Des réhabilitations thermiques pour éradiquer du parc social les logements les plus énergivores

Objectif réhabilitations thermiques

Publié le 12/02/2019

Véritable défi d’envergure, les réhabilitations thermiques consistent à bannir du parc social existant les logements les plus énergivores. Regard sur un enjeu au carrefour de multiples interactions, environnementales et sociales.

3F a fait de la rénovation de son patrimoine l’une des lignes de force de son action. Le groupe, qui gère 250 000 logements sociaux en France, a ainsi décidé d’éradiquer les étiquettes énergétiques E, F et G de son parc afin d’une part de contribuer à la maîtrise des charges locatives, d’autre part d’être exemplaire en matière de performance énergétique. Frédéric Mira, directeur groupe de la rénovation durable et de l’innovation, rappelle l‘engagement durable de 3F en matière de réhabilitation thermique avec 130 millions d’euros investis en 2018 dans des opérations de rénovation lourde. Il souligne aussi que 3F entend conduire en la matière des travaux de haute qualité afin que les locataires en bénéficient dans la durée et pas uniquement quelques années.
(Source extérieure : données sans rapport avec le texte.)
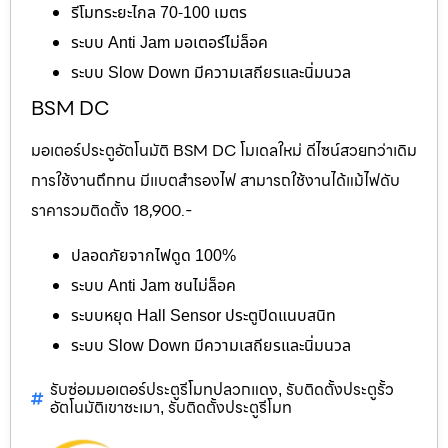
รีโมทระยะไกล 70-100 เมตร
ระบบ Anti Jam มอเตอร์ไม่ล็อค
ระบบ Slow Down มีความเสถียรและนิ่มนวล
BSM DC
มอเตอร์ประตูอัตโนมัติ BSM DC โมเดลใหม่ ดีไซน์สวยกว่าเดิม
การใช้งานถึกทน มีแบตสำรองไฟ สามารถใช้งานได้แม้ไฟดับ
ราคารวมติดตั้ง 18,900.-
ปลอดภัยจากไฟดูด 100%
ระบบ Anti Jam ชนไม่ล็อค
ระบบหยุด Hall Sensor ประตูปิดแนบสนิท
ระบบ Slow Down มีความเสถียรและนิ่มนวล
รับซ่อมมอเตอร์ประตูรีโมทปลวกแดง
รับติดตั้งประตูรั้ว
,
อัตโนมัติเขาชะเมา
รับติดตั้งประตูรีโมท
,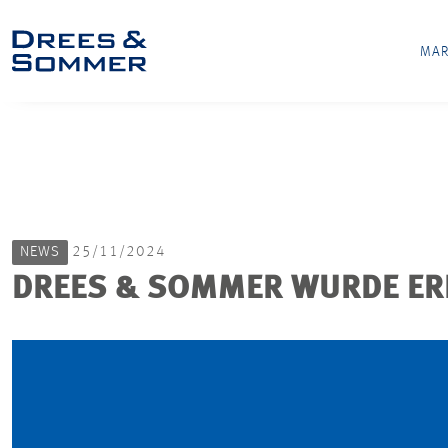
MAR
NEWS
25/11/2024
DREES & SOMMER WURDE ERNE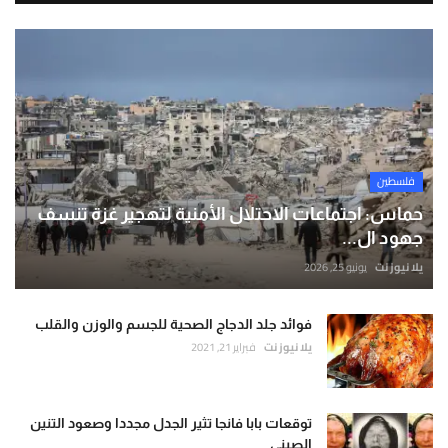
فلسطين
حماس: اجتماعات الاحتلال الأمنية لتهجير غزة تنسف
جهود ال...
يلا نيوز نت
يونيو 25, 2026
فوائد جلد الدجاج الصحية للجسم والوزن والقلب
يلا نيوز نت
فبراير 21, 2021
توقعات بابا فانجا تثير الجدل مجددا وصعود التنين
الصيني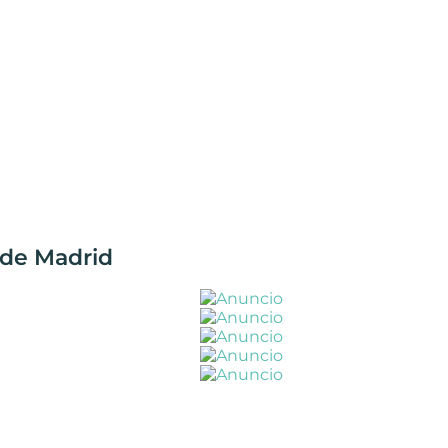
 de Madrid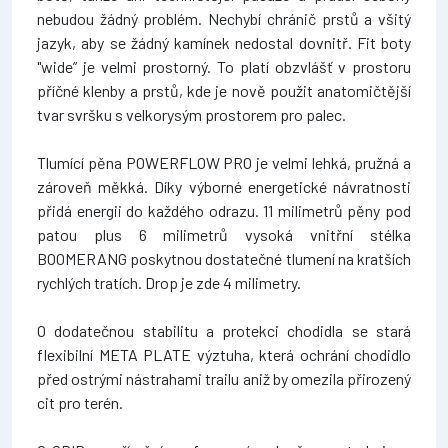
nebudou žádný problém. Nechybí chránič prstů a všitý
jazyk, aby se žádný kamínek nedostal dovnitř. Fit boty
"wide” je velmi prostorný. To platí obzvlášť v prostoru
příčné klenby a prstů, kde je nově použit anatomičtější
tvar svršku s velkorysým prostorem pro palec.
Tlumící pěna POWERFLOW PRO je velmi lehká, pružná a
zároveň měkká. Díky výborné energetické návratnosti
přidá energii do každého odrazu. 11 milimetrů pěny pod
patou plus 6 milimetrů vysoká vnitřní stélka
BOOMERANG poskytnou dostatečné tlumení na kratších
rychlých tratích. Drop je zde 4 milimetry.
O dodatečnou stabilitu a protekci chodidla se stará
flexibilní META PLATE výztuha, která ochrání chodidlo
před ostrými nástrahami trailu aniž by omezila přirozený
cit pro terén.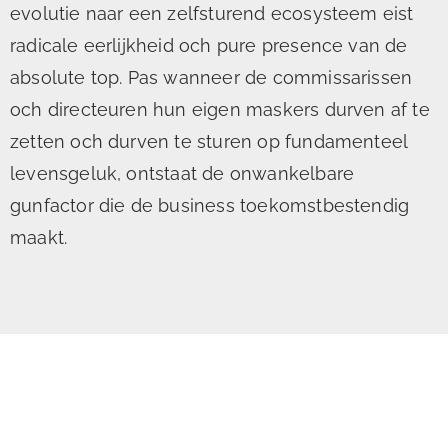
evolutie naar een zelfsturend ecosysteem eist
radicale eerlijkheid och pure presence van de
absolute top. Pas wanneer de commissarissen
och directeuren hun eigen maskers durven af te
zetten och durven te sturen op fundamenteel
levensgeluk, ontstaat de onwankelbare
gunfactor die de business toekomstbestendig
maakt.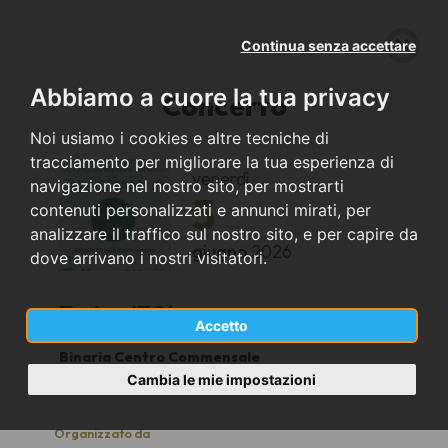
Continua senza accettare
Abbiamo a cuore la tua privacy
Concerto
Noi usiamo i cookies e altre tecniche di
tracciamento per migliorare la tua esperienza di
venerdì
navigazione nel nostro sito, per mostrarti
5
contenuti personalizzati e annunci mirati, per
analizzare il traffico sul nostro sito, e per capire da
giugno
2026
dove arrivano i nostri visitatori.
Torino (TO)
Accetto
Binaria Centro Commensale
20:30
Cambia le mie impostazioni
Organizzato da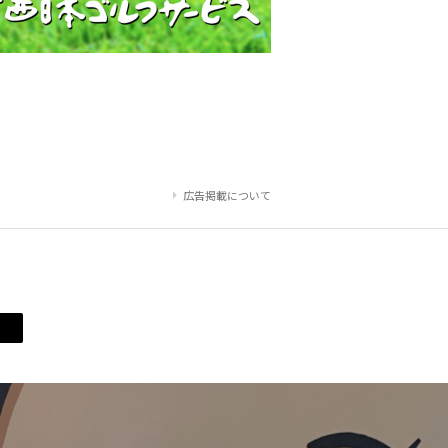
広告掲載について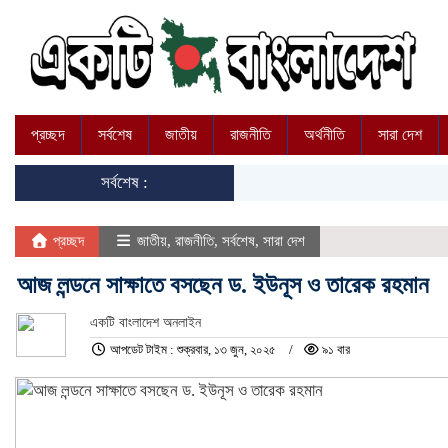
প্রচ্ছদ
সর্বশেষ
জাতীয়
রাজনীতি
অর্থনীতি
সারা দেশ
সর্বশেষ :
প্রচ্ছদ
জাতীয়
,
রাজনীতি
,
সর্বশেষ
,
সারা দেশ
আজ লন্ডনে সাক্ষাতে বসছেন ড. ইউনূস ও তারেক রহমান
একটি বাংলাদেশ অনলাইন
আপডেট টাইম : শুক্রবার, ১৩ জুন, ২০২৫
৯১ বার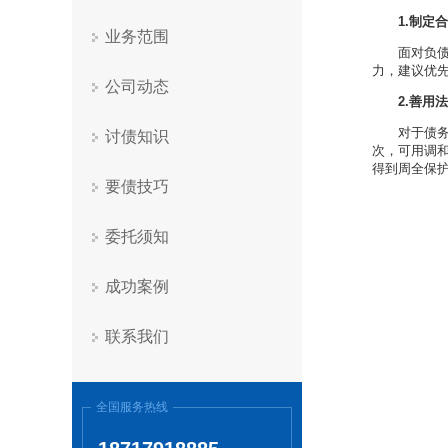
1.制定
业务范围
面对负
力，建议优
公司动态
2.善用
对于债
讨债知识
次，可用调
得到周全保
要债技巧
委托须知
成功案例
联系我们
全国服务热线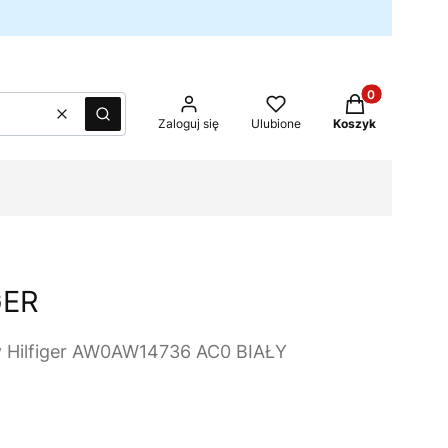
Produkty w kos
Wyczyść
Szukaj
Zaloguj się
Ulubione
Koszyk
GER
Hilfiger AW0AW14736 AC0 BIAŁY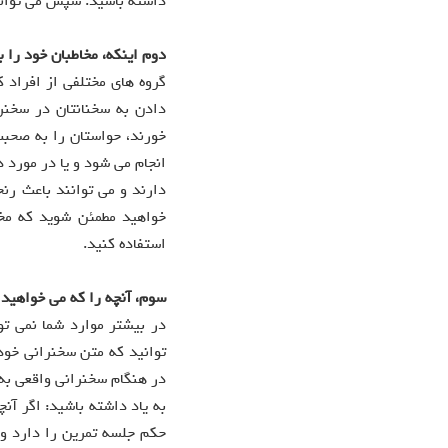
داشته باشيد. سپس می توانيد
دوم اينکه، مخاطبان خود را ب
گروه های مختلفی از افراد 
دادن به سخنانتان در سخنر
خورند، حواستان را به صحبت
انجام می شود و يا در مورد 
دارند و می توانند باعث رن
خواهيد مطمئن شويد که مخاط
استفاده کنيد.
سوم، آنچه را که می خواهيد ب
در بيشتر موارد شما نمی توا
توانید که متن سخنرانی خود ر
در هنگام سخنرانی واقعی به
به ياد داشته باشيد: اگر آن
حکم جلسه تمرين را دارد و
Cette démarche ambitieuse suppose de travailler main dans la main avec les locataires et de les associer le plus tôt possible aux travaux de réhabilitation pour les accompagner dans l’évolution de leurs usages ainsi que le précise Gaëtan Brisepierre, sociologue de l’énergie. Elle implique aussi de capitaliser sur l’innovation technologique. C’est à cette fin que 3F a signé tout récemment des conventions avec des startup dont l’activité est résolument tournée vers l’amélioration de la performance énergétique des bâtiments.
 

Des paroles et des actes

Ces priorités sont aussi celles d’Action Logement qui a décidé, crise du pouvoir d’achat oblige, de mobiliser en faveur des salarié·e·s les plus modestes une enveloppe de 9 milliards d’euros pour accroître notamment la performance énergétique des logements. La somme de ce grand plan d’investissement s’ajoute aux 15 milliards d’euros prévus au titre la convention quinquennale qu’Action Logement a signée avec l’État l’année dernière. Bien sûr, ces différentes actions s’inscrivent en cohérence avec le Plan Climat qui prévoit de parvenir à un objectif de neutralité carbone d’ici 2050. C’est pour cela que le plan de rénovation énergétique des bâtiments, que co-anime la députée de l’Isère Marjolaine Meynier-Millefert, a vu le jour. Véritable priorité nationale, il vise en particulier à massifier la rénovation des logements et à lutter concrètement contre la précarité énergétique. L’exemple de la réhabilitation thermique de 80 logements au Havre (76), menée par 3F, en constitue une illustration probante. Il en est de même pour la réhabilitation de 57 logements pilotée par 3F à Montmorency (95). Deux projets qui rappellent l’opportunité d’aller plus loin que la seule rénovation thermique et soulignent l’importance d’une coopération exemplaire entre l’ensemble des parties prenantes.